Le peuple athénien accueillit avec soulagement ce qu’il croyait être la vérité. Auparavant, les Athéniens étaient furieux à l’idée de ne pas connaître ceux qui complotaient contre la majorité. Ils libérèrent donc immédiatement le dénonciateur ainsi que tous ceux qu’il n’avait pas dénoncés. Quant aux accusés, on les passa en jugement et fit exécuter tous ceux qu’on avait arrêtés. Ceux qui s’étaient échappés furent condamnés à mort par contumace et leur tête fut mise à prix.

Vu ce qui s’est passé, on ne peut pas dire si les victimes de ces mesures ont été punies à tort ; mais au moins dans ces circonstances le reste des citoyens en retira un soulagement manifeste. »

[voir Thucydide 6.60.1-5]

Que l’on me comprenne bien : il n’y a aucune commune mesure entre la mutilation de quelques statues d’Hermès par des Athéniens éméchés et les massacres que nous avons connus au cours des derniers mois. La souffrance des victimes et de leurs proches est indicible.
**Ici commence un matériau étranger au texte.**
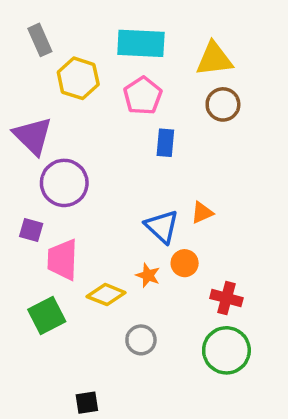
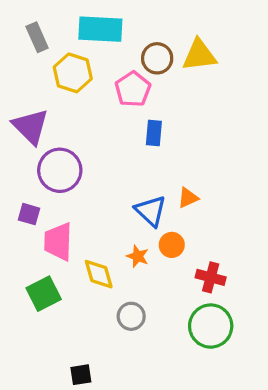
cyan rectangle: (141, 43) -> (100, 29), moved
brown circle: (223, 104) -> (157, 58), moved
yellow diamond: (106, 295) -> (99, 274), turned 52

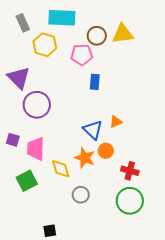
pink pentagon: (133, 89) -> (82, 55), turned 30
purple square: (29, 214) -> (13, 140), moved
orange star: (138, 256) -> (85, 158), size x1.5

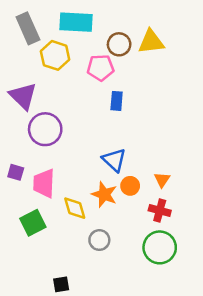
gray rectangle: (23, 23) -> (28, 28), size x1.4
orange triangle: (116, 122) -> (162, 180), moved, turned -32

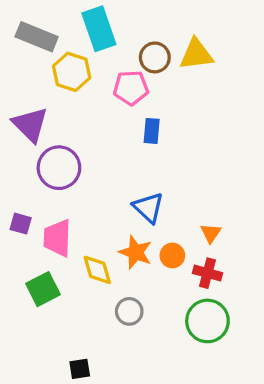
cyan rectangle: (76, 22) -> (99, 29), turned 68
gray rectangle: (28, 28) -> (37, 37), turned -44
orange circle: (130, 186) -> (172, 256), moved

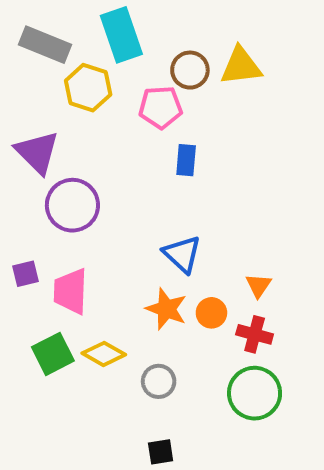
purple square: (21, 224) -> (25, 274), turned -30
yellow diamond: (97, 270) -> (104, 354), moved, turned -44
black square: (80, 369) -> (161, 452), moved

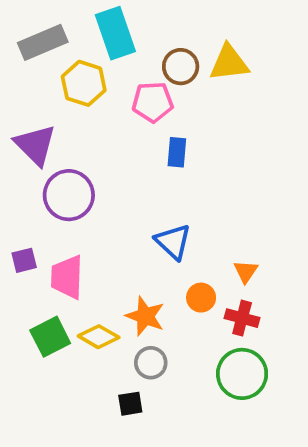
gray rectangle: (45, 45) -> (43, 42), turned -45
orange star: (166, 309) -> (145, 316), moved
black square: (161, 452) -> (130, 404), moved

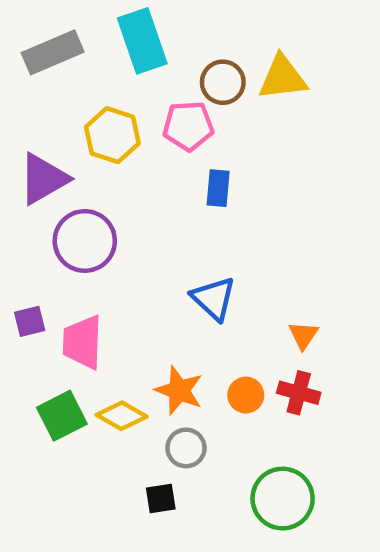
yellow hexagon: (84, 83) -> (112, 135), moved
purple triangle: (35, 145) -> (43, 179), turned 45
orange circle: (201, 298) -> (246, 395), moved
green circle: (242, 374) -> (283, 499), moved

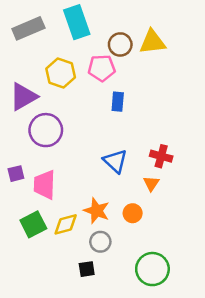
orange triangle: (303, 335) -> (151, 183), moved
red cross: (299, 393) -> (161, 156), moved
yellow diamond: (122, 416) -> (66, 224), turned -45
Ce qui est toutefois frappant, c’est que dans des situations de grande tension, lorsqu’une population se sent agressée, elle recourt volontiers à des mesures musclées pour se rassurer. Il faut souvent plusieurs années avant que l’on puisse prendre un certain recul et considérer l’opportunité des mesures prises sous le coup de l’émotion.

Aujourd’hui comme au temps de Thucydide, il serait donc urgent de garder la tête froide.